Reardon turned in the direction whence he had come, and began to walk slowly; Jasper kept beside him.
“I’m afraid there’s something amiss between us, Reardon,” said the latter, just glancing at his companion.
“There’s something amiss between me and everyone,” was the reply, in an unnatural voice.
“You look at things too gloomily. Am I detaining you, by the by? You were going—”
“Nowhere.”
“Then come to my rooms, and let us see if we can’t talk more in the old way.”
“Your old way of talk isn’t much to my taste, Milvain. It has cost me too much.”
Jasper gazed at him. Was there some foundation for Mrs. Yule’s seeming extravagance? This reply sounded so meaningless, and so unlike Reardon’s manner of speech, that the younger man experienced a sudden alarm.
“Cost you too much? I don’t understand you.”
They had turned into a broader thoroughfare, which, however, was little frequented at this hour. Reardon, his hands thrust into the pockets of a shabby overcoat and his head bent forward, went on at a slow pace, observant of nothing. For a moment or two he delayed reply, then said in an unsteady voice:
“Your way of talking has always been to glorify success, to insist upon it as the one end a man ought to keep in view. If you had talked so to me alone, it wouldn’t have mattered. But there was generally someone else present. Your words had their effect; I can see that now. It’s very much owing to you that I am deserted, now that there’s no hope of my ever succeeding.”
Jasper’s first impulse was to meet this accusation with indignant denial, but a sense of compassion prevailed. It was so painful to see the defeated man wandering at night near the house where his wife and child were comfortably sheltered; and the tone in which he spoke revealed such profound misery.
“That’s a most astonishing thing to say,” Jasper replied. “Of course I know nothing of what has passed between you and your wife, but I feel certain that I have no more to do with what has happened than any other of your acquaintances.”
“You may feel as certain as you will, but your words and your example have influenced my wife against me. You didn’t intend that; I don’t suppose it for a moment. It’s my misfortune, that’s all.”

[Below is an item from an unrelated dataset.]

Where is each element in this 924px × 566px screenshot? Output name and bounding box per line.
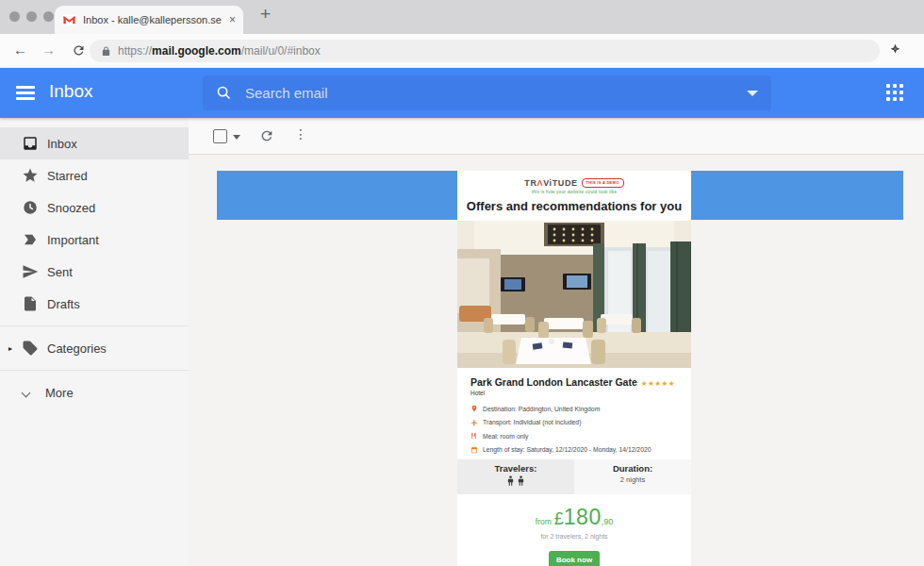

“That I intended nothing of the kind, you need hardly say, I should think. But you are deceiving yourself in the strangest way. I’m afraid to speak plainly; I’m afraid of offending you. But can you recall something that I said about the time of your marriage? You didn’t like it then, and certainly it won’t be pleasant to you to remember it now. If you mean that your wife has grown unkind to you because you are unfortunate, there’s no need to examine into other people’s influence for an explanation of that.”
Reardon turned his face towards the speaker.
“Then you have always regarded my wife as a woman likely to fail me in time of need?”
“I don’t care to answer a question put in that way. If we are no longer to talk with the old friendliness, it’s far better we shouldn’t discuss things such as this.”
“Well, practically you have answered. Of course I remember those words of yours that you refer to. Whether you were right or wrong doesn’t affect what I say.”
He spoke with a dull doggedness, as though mental fatigue did not allow him to say more.
“It’s impossible to argue against such a charge,” said Milvain. “I am convinced it isn’t true, and that’s all I can answer. But perhaps you think this extraordinary influence of mine is still being used against you?”
“I know nothing about it,” Reardon replied, in the same unmodulated voice.
“Well, as I have told you, this was my first visit to Mrs. Yule’s since your wife has been there, and I didn’t see her; she isn’t very well, and keeps her room. I’m glad it happened so—that I didn’t meet her. Henceforth I shall keep away from the family altogether, so long, at all events, as your wife remains with them. Of course I shan’t tell anyone why; that would be impossible. But you shan’t have to fear that I am decrying you. By Jove! an amiable figure you make of me!”
“I have said what I didn’t wish to say, and what I oughtn’t to have said. You must misunderstand me; I can’t help it.”
Reardon had been walking for hours, and was, in truth, exhausted.